8. Quality assurance of an AI task is highly recommended and developers should not play that role. I realize that testing a developed part of a process or a phase in an AI pipeline will require more effort than when a QA is performed on a simple development task. This has to cover not only the acceptance criteria but also to make sure that the changes will not disrupt the whole pipeline, with checking the logs along the way. Of course, this can represent a huge pain for the individuals who do the testing and maybe for the product managers who usually don’t like to stall the delivery because of “just another verification”. The truth is, performing a separate QA can enrich the output variants of the pipeline especially for the data preparation and the modeling phases.
And last, if the integration doesn’t work and you don’t agree with the provided details, the project can be developed using a different methodology but with a separate team, so that there are no blockers or interferences that will prolong the outcome.
Even though I tried to adjust the expressions to make them suitable to an average reader, I realize it may not have been super understandable. Therefore I will rephrase and “compress” them in a short summary reflecting the main point(s) of this article.
I understand that there is a steep learning curve for every AI subfield and there will never be enough projects to work on so that you find it comfortable to say that you achieved expertise. But by all means don’t be afraid to use your own resources when considering an AI project, even if you feel that they are not sufficient.

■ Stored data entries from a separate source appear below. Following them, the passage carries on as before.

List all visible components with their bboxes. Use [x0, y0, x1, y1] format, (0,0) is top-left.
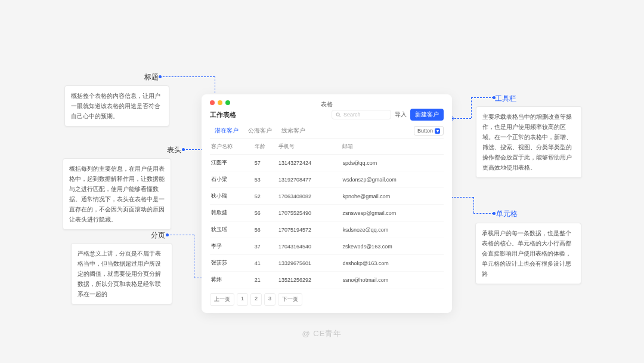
label-toolbar: 工具栏 [495, 94, 516, 104]
col-1: 年龄 [253, 139, 277, 155]
annotation-pagination: 严格意义上讲，分页是不属于表格当中，但当数据超过用户所设定的阈值，就需要使用分页… [71, 243, 172, 304]
cell: zskewods@163.com [341, 238, 444, 255]
search-input[interactable]: Search [332, 110, 391, 119]
cell: wsdonszp@gmail.com [341, 171, 444, 188]
tabs-row: 潜在客户 公海客户 线索客户 Button ▾ [210, 123, 444, 139]
page-button[interactable]: 上一页 [210, 293, 234, 306]
cell: 37 [253, 238, 277, 255]
cell: zsnswesp@gmail.com [341, 205, 444, 222]
table-row[interactable]: 狄小瑞5217063408082kpnohe@gmail.com [210, 188, 444, 205]
cell: 21 [253, 272, 277, 288]
cell: dsshokp@163.com [341, 255, 444, 272]
table-row[interactable]: 狄玉瑶5617075194572ksdsnoze@qq.com [210, 222, 444, 238]
section-title: 工作表格 [210, 110, 236, 119]
data-table: 客户名称 年龄 手机号 邮箱 江图平5713143272424spds@qq.c… [210, 139, 444, 288]
annotation-title: 概括整个表格的内容信息，让用户一眼就知道该表格的用途是否符合自己心中的预期。 [64, 85, 169, 127]
cell: 17043164540 [277, 238, 342, 255]
search-icon [336, 112, 341, 118]
toolbar: 工作表格 Search 导入 新建客户 [210, 109, 444, 121]
cell: 李乎 [210, 238, 253, 255]
cell: 56 [253, 222, 277, 238]
window-title: 表格 [202, 100, 452, 109]
cell: 韩欣盛 [210, 205, 253, 222]
button-small-label: Button [417, 128, 433, 134]
label-pagination: 分页 [151, 230, 165, 241]
table-row[interactable]: 张莎莎4113329675601dsshokp@163.com [210, 255, 444, 272]
table-row[interactable]: 石小梁5313192708477wsdonszp@gmail.com [210, 171, 444, 188]
annotation-cell: 承载用户的每一条数据，也是整个表格的核心。单元格的大小行高都会直接影响用户使用表… [475, 223, 581, 284]
credit-text: @ CE青年 [0, 328, 644, 339]
cell: 13329675601 [277, 255, 342, 272]
table-row[interactable]: 江图平5713143272424spds@qq.com [210, 155, 444, 171]
cell: 17075525490 [277, 205, 342, 222]
table-card: 表格 工作表格 Search 导入 新建客户 潜在客户 公海客户 线索客户 Bu… [202, 94, 452, 313]
annotation-header: 概括每列的主要信息，在用户使用表格中，起到数据解释作用，让数据能与之进行匹配，使… [63, 158, 171, 230]
cell: kpnohe@gmail.com [341, 188, 444, 205]
cell: spds@qq.com [341, 155, 444, 171]
search-placeholder: Search [343, 112, 361, 118]
cell: 13521256292 [277, 272, 342, 288]
tab-2[interactable]: 线索客户 [277, 123, 310, 139]
cell: 蒋炜 [210, 272, 253, 288]
page-button[interactable]: 1 [237, 293, 248, 306]
cell: 52 [253, 188, 277, 205]
cell: 江图平 [210, 155, 253, 171]
col-2: 手机号 [277, 139, 342, 155]
tab-1[interactable]: 公海客户 [243, 123, 277, 139]
table-row[interactable]: 蒋炜2113521256292ssno@hotmail.com [210, 272, 444, 288]
page-button[interactable]: 2 [250, 293, 262, 306]
cell: 56 [253, 205, 277, 222]
label-header: 表头 [167, 145, 181, 155]
table-row[interactable]: 韩欣盛5617075525490zsnswesp@gmail.com [210, 205, 444, 222]
col-0: 客户名称 [210, 139, 253, 155]
cell: 53 [253, 171, 277, 188]
label-cell: 单元格 [496, 209, 518, 219]
cell: 17063408082 [277, 188, 342, 205]
dropdown-icon: ▾ [435, 128, 440, 134]
cell: ssno@hotmail.com [341, 272, 444, 288]
page-button[interactable]: 3 [264, 293, 275, 306]
label-title: 标题 [144, 72, 159, 82]
table-row[interactable]: 李乎3717043164540zskewods@163.com [210, 238, 444, 255]
tab-0[interactable]: 潜在客户 [210, 123, 243, 139]
page-button[interactable]: 下一页 [278, 293, 302, 306]
cell: 57 [253, 155, 277, 171]
table-header-row: 客户名称 年龄 手机号 邮箱 [210, 139, 444, 155]
cell: 41 [253, 255, 277, 272]
import-button[interactable]: 导入 [395, 110, 407, 119]
col-3: 邮箱 [341, 139, 444, 155]
new-button[interactable]: 新建客户 [410, 109, 444, 121]
cell: 狄玉瑶 [210, 222, 253, 238]
pagination: 上一页123下一页 [210, 293, 444, 306]
button-small[interactable]: Button ▾ [414, 126, 444, 136]
cell: 狄小瑞 [210, 188, 253, 205]
cell: ksdsnoze@qq.com [341, 222, 444, 238]
cell: 石小梁 [210, 171, 253, 188]
cell: 17075194572 [277, 222, 342, 238]
cell: 13192708477 [277, 171, 342, 188]
cell: 13143272424 [277, 155, 342, 171]
cell: 张莎莎 [210, 255, 253, 272]
annotation-toolbar: 主要承载表格当中的增删改查等操作，也是用户使用频率较高的区域。在一个正常的表格中… [476, 106, 582, 178]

There is a lot of evidence from the AI communities that generalists can make an impact as much as specialists. When you have trouble deciding how to start a project, you can always consider following the standard working methodology. If you find some process or maybe a whole phase not applicable, then you just disregard it, or else if you feel like you’re missing a node that is not in the usual diagrams, then feel free to introduce it, but tend to use the standard pipeline as your starting point.
Consequently, the quality outcome of the project should not be guaranteed on specific deadlines and that’s something a client is usually expected to understand. I’m very happy that Intertec is starting to think in the direction of offering its clients to take advantage of the data that they possess and use it for proposing a variety of AI solutions.
As for my fellow engineers, who are just getting started, obviously, I would like to “protect” them because realistically speaking, they are the most important cogs in the AI machinery. I know that at the end of the day, every developer makes a compromise under time or staff pressure, but if you are forced to do it, the tradeoff should be done in a way that does not disrupt the development process or the following of the aligned workflow. To build “something smart that does something smart” means potential for lightning-fast results and the road the engineers have to pass to get there can be long and bumpy. However, the satisfaction afterward is priceless.